● **Task objective**
Read the records beneath this task and copy every line that contains the string "Grootste".
[[ Available data, beginning ]]
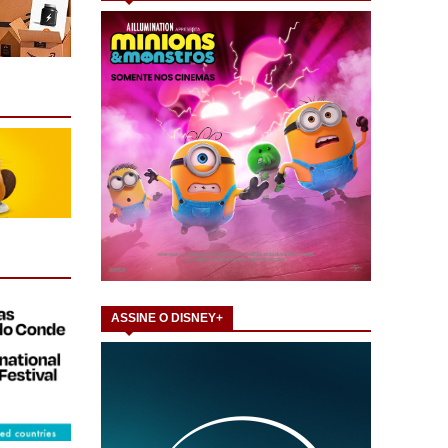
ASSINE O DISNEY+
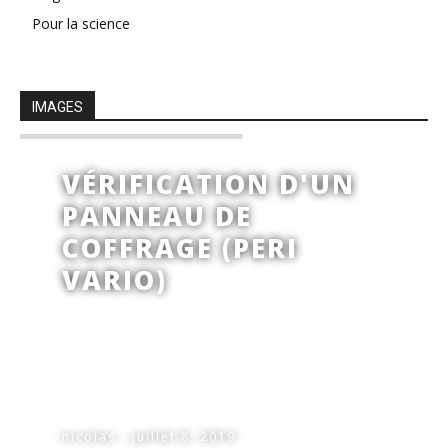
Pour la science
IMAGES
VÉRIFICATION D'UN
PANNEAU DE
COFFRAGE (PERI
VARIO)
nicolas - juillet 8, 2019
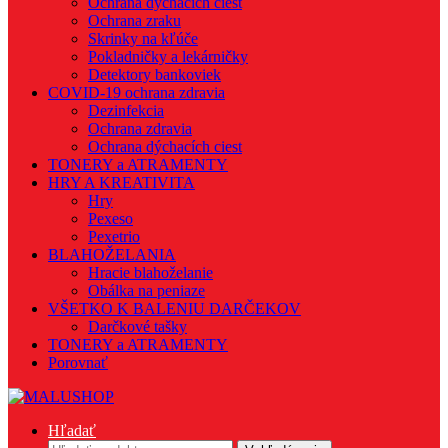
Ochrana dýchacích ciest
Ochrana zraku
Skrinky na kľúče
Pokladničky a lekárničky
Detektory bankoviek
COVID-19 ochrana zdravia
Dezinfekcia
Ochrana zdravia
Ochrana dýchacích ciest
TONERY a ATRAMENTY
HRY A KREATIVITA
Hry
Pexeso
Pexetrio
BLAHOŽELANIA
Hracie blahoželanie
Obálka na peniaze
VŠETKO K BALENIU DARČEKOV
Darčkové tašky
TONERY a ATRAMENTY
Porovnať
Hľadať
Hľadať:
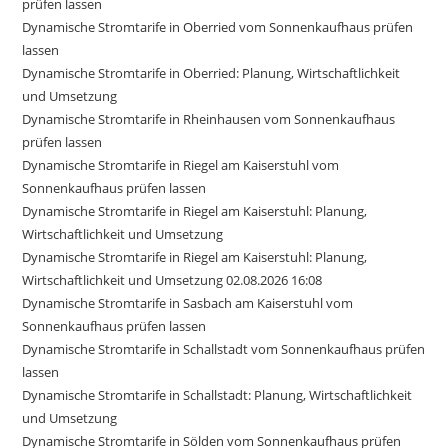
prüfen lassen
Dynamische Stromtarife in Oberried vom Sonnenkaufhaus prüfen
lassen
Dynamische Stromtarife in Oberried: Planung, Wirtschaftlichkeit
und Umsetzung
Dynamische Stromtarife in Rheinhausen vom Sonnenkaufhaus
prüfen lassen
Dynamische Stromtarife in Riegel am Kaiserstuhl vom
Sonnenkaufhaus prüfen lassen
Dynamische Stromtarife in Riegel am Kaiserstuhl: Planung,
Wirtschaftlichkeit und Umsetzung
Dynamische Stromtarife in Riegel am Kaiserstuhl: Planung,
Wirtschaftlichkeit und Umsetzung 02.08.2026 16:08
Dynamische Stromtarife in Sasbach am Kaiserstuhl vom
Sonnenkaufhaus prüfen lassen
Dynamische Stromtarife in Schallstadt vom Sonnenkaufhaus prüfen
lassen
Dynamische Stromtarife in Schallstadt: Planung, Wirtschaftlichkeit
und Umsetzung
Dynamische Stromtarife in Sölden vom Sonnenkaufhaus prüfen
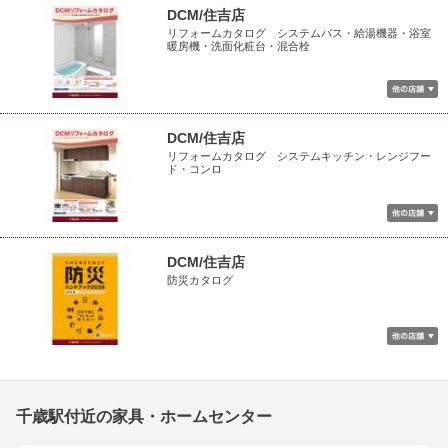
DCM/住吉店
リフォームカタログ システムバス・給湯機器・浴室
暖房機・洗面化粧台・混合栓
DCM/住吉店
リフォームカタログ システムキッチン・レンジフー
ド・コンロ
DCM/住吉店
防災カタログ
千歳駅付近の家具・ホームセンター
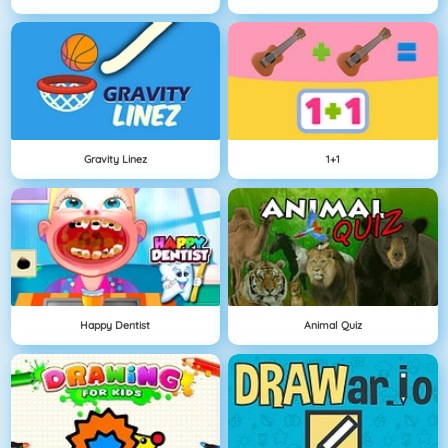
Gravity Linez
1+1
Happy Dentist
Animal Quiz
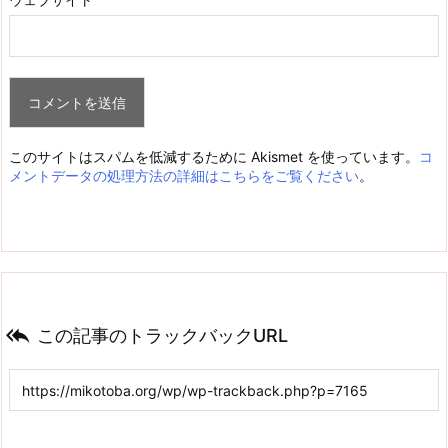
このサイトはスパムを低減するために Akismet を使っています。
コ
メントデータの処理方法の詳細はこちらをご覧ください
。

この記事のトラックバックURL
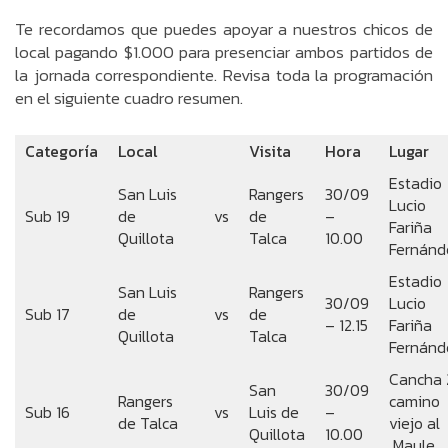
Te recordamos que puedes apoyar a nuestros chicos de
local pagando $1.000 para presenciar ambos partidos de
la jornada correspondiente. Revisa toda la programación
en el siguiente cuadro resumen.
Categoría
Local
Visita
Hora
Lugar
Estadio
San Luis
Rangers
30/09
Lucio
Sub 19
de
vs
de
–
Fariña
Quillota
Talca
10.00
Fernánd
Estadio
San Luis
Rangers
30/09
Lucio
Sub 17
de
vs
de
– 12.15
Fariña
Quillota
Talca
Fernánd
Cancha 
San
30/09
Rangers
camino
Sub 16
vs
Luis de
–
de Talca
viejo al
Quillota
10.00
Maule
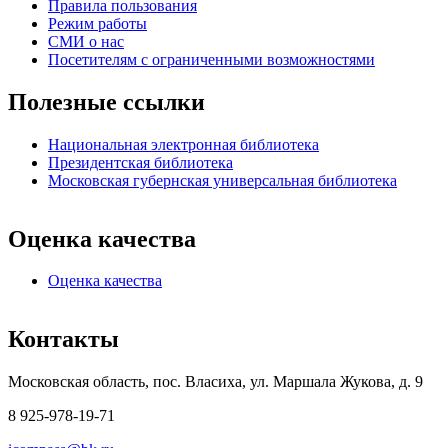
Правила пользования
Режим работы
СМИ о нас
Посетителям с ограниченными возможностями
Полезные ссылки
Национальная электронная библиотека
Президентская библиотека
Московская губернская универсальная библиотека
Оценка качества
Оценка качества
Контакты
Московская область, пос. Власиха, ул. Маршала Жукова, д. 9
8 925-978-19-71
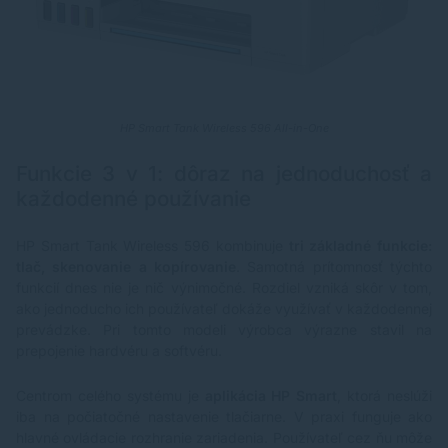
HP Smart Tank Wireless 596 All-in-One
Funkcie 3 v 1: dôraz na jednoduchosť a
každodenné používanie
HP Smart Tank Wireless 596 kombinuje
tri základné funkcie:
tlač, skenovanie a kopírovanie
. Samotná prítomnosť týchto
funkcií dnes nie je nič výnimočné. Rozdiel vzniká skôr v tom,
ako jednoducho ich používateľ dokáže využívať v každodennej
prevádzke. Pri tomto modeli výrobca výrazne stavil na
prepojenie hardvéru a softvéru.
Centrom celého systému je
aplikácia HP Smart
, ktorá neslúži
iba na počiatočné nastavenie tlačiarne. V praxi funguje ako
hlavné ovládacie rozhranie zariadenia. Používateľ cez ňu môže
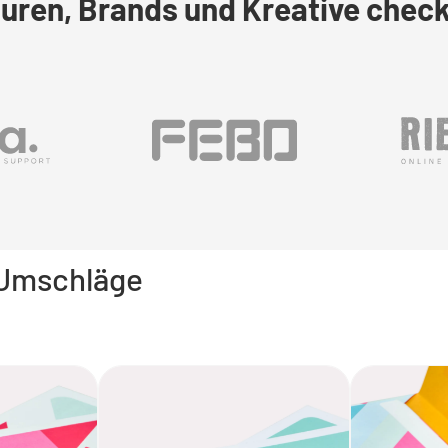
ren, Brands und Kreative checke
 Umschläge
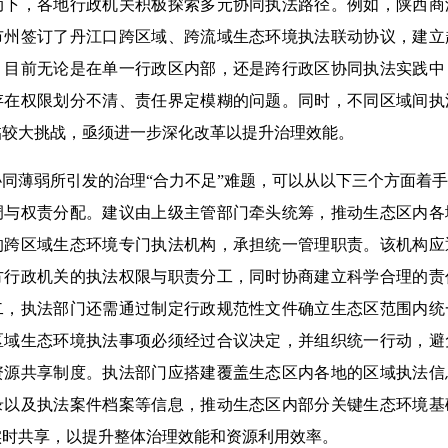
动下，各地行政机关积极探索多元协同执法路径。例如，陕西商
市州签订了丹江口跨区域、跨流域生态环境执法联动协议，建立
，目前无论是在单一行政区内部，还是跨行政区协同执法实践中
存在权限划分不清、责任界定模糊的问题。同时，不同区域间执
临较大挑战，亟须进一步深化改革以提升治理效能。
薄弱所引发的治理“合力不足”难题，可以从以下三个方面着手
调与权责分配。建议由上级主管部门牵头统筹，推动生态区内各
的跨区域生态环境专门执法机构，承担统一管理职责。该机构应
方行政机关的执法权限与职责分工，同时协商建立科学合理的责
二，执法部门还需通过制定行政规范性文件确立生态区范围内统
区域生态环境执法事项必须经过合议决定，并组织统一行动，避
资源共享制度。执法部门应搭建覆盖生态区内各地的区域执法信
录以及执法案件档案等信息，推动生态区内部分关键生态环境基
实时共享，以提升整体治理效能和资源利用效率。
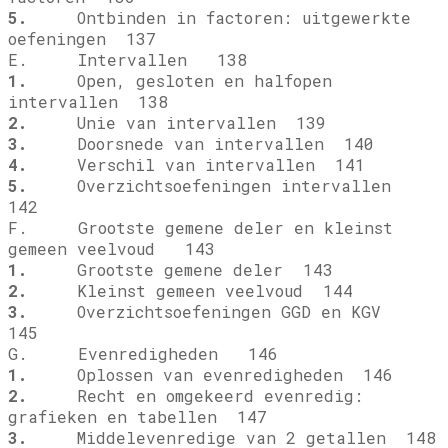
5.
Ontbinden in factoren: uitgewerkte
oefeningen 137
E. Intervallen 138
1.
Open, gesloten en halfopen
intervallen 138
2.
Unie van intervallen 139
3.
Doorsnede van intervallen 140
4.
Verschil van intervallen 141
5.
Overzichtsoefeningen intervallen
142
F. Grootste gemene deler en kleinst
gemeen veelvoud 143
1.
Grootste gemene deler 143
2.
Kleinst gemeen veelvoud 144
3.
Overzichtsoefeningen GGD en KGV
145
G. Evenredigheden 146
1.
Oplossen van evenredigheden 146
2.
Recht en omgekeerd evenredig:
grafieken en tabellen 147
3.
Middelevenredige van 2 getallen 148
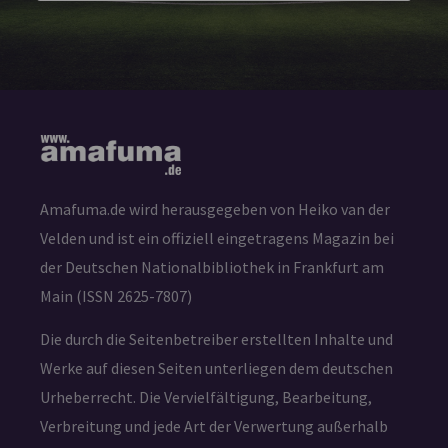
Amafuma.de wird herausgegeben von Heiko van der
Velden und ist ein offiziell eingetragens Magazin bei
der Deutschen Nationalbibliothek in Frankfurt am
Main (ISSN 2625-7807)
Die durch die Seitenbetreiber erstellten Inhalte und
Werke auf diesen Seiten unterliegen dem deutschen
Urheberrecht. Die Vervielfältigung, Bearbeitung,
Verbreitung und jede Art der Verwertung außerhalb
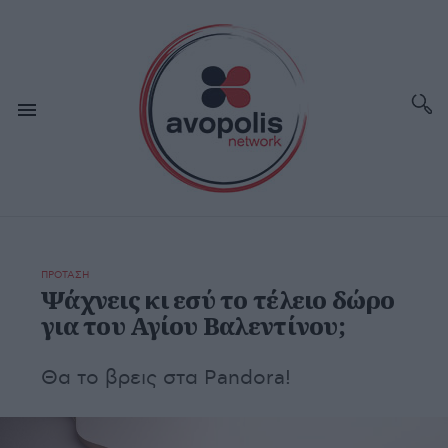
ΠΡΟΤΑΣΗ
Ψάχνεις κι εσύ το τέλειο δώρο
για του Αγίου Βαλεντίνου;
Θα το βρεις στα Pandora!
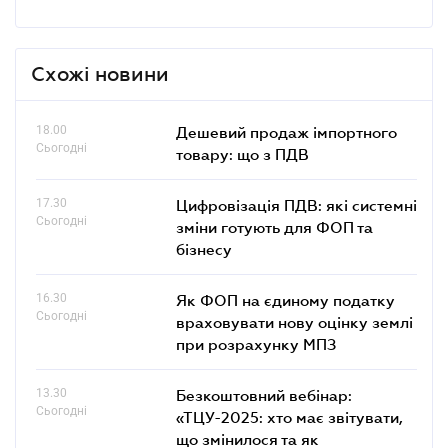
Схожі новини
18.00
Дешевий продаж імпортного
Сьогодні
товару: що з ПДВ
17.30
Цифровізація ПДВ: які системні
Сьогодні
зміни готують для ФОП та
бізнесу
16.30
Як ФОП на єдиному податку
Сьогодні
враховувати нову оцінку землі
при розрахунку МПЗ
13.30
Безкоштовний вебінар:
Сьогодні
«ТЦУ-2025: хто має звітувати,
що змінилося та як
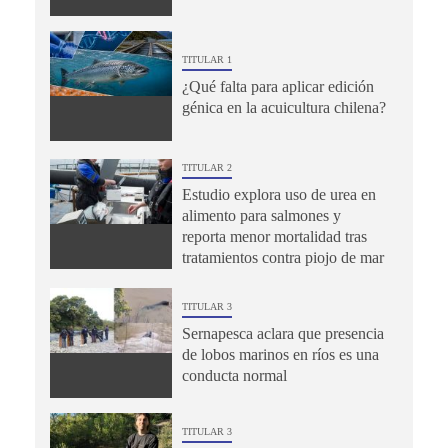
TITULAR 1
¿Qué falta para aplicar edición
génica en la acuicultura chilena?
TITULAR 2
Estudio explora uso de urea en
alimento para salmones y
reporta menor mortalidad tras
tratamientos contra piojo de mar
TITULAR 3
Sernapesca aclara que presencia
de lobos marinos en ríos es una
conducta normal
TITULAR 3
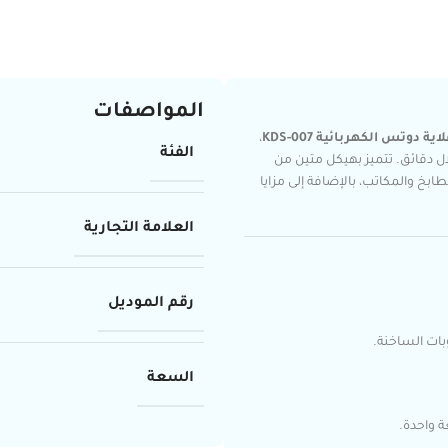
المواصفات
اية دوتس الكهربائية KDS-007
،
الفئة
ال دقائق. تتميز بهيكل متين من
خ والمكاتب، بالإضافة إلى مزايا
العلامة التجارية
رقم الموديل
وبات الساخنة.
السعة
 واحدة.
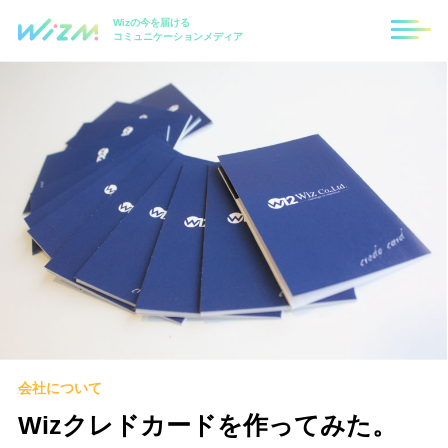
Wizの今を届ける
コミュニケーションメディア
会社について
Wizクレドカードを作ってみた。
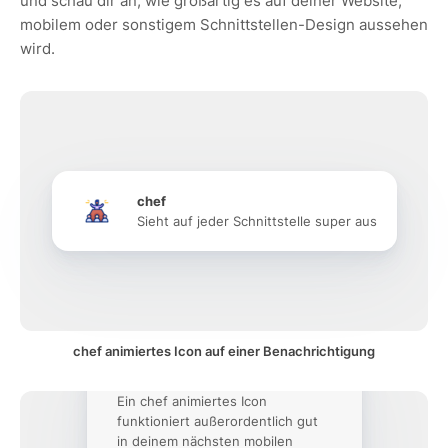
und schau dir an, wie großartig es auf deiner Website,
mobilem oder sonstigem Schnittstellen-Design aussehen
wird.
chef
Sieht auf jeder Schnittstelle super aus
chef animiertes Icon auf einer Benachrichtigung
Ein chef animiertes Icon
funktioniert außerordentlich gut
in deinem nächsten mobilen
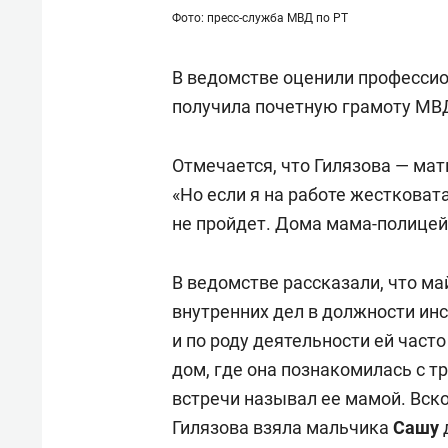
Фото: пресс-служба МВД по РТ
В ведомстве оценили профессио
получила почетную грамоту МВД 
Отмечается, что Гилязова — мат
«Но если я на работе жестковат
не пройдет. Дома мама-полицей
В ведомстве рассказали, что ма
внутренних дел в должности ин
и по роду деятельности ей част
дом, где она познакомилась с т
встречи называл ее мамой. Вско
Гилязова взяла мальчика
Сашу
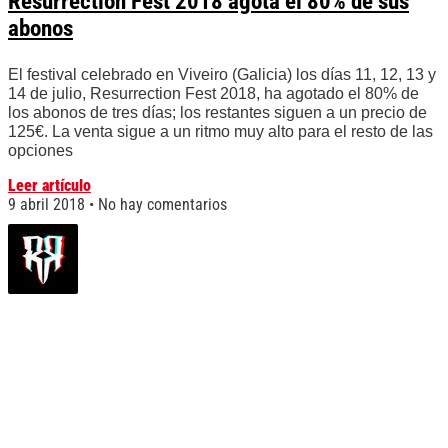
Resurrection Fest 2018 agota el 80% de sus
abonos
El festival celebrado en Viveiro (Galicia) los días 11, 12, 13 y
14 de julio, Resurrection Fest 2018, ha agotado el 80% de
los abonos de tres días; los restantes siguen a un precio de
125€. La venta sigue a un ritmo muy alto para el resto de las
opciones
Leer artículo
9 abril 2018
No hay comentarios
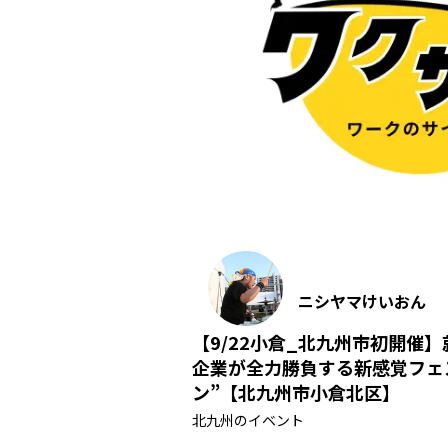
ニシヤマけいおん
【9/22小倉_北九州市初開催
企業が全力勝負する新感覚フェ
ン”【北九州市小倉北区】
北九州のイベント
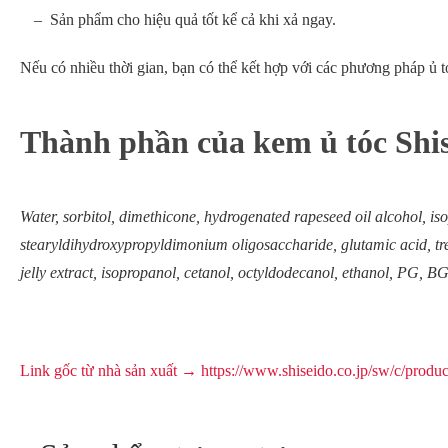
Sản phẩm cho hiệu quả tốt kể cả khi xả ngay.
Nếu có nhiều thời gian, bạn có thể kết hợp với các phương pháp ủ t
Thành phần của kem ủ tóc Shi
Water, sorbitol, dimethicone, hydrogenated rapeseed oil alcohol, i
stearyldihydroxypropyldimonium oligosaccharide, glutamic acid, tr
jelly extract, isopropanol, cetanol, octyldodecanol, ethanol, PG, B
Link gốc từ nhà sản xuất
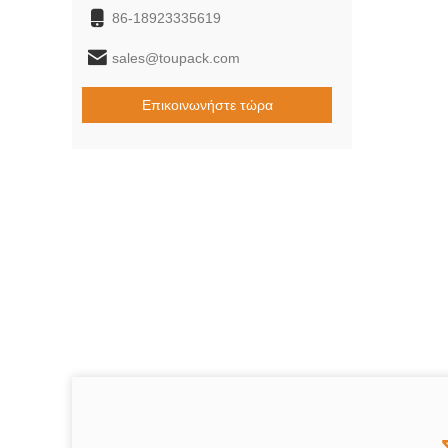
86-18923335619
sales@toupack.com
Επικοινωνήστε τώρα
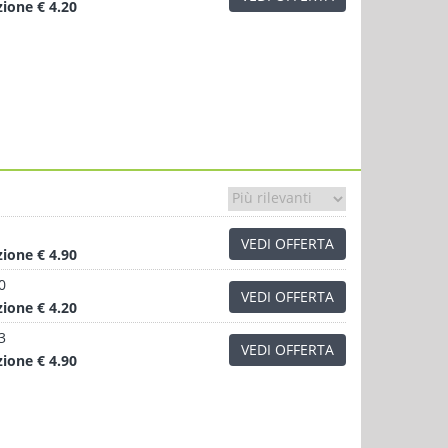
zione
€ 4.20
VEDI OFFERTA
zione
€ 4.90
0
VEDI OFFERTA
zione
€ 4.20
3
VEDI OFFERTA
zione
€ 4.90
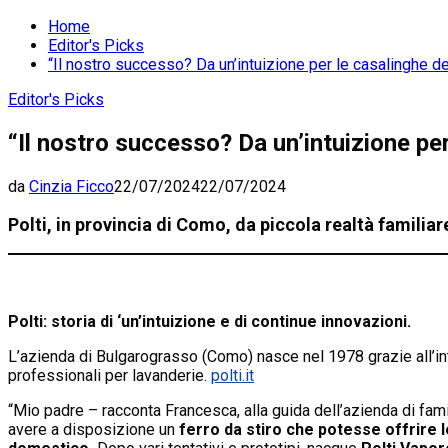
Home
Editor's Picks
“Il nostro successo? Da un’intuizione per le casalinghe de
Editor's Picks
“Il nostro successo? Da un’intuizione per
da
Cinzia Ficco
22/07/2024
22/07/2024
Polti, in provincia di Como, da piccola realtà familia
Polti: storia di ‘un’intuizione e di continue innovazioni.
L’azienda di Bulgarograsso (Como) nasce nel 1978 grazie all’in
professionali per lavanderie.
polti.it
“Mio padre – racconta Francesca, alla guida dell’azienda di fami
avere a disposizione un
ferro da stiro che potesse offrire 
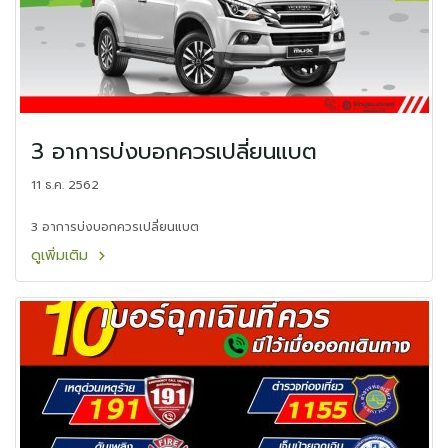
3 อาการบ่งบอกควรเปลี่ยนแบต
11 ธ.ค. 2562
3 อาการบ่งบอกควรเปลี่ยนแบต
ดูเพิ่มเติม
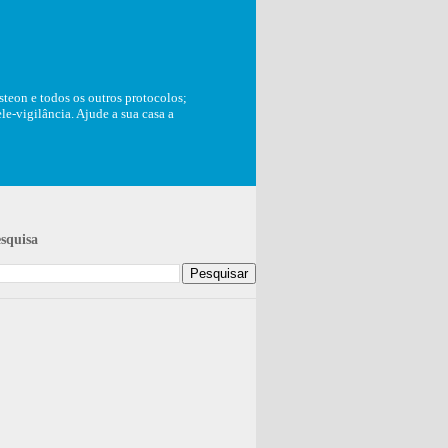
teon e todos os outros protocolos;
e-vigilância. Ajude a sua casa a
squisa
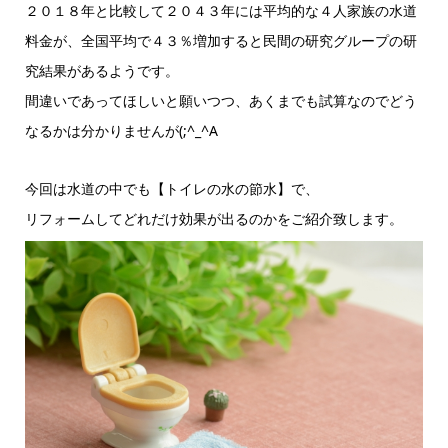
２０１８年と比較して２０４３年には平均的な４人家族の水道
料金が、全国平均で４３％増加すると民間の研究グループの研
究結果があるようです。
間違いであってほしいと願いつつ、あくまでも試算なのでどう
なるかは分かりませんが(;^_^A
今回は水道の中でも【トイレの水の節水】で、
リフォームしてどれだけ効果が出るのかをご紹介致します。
[[ Available data, end ]]
● **The answer**
F. Grootste gemene deler en kleinst
Grootste gemene deler 143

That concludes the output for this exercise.